[[ Information given, beginning ]]
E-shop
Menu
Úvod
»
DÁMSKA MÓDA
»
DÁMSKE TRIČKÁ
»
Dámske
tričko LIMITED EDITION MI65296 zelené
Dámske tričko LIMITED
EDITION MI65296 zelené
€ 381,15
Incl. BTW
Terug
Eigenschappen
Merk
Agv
[[ Information given, end ]]
[[ Information given, beginning ]]
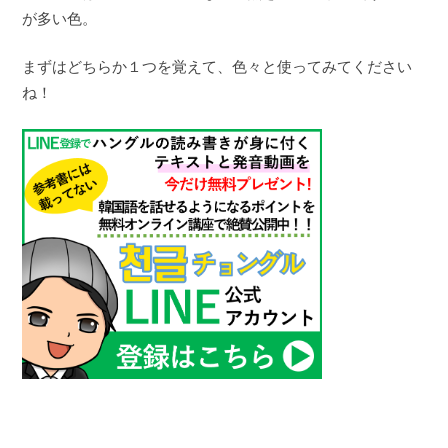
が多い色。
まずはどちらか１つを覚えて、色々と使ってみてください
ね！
[[ Information given, end ]]
> _Goal of the exercise_: Across the material above, how many lines include the string "tričko"? Only the number is wanted.

> _Answer section_: 2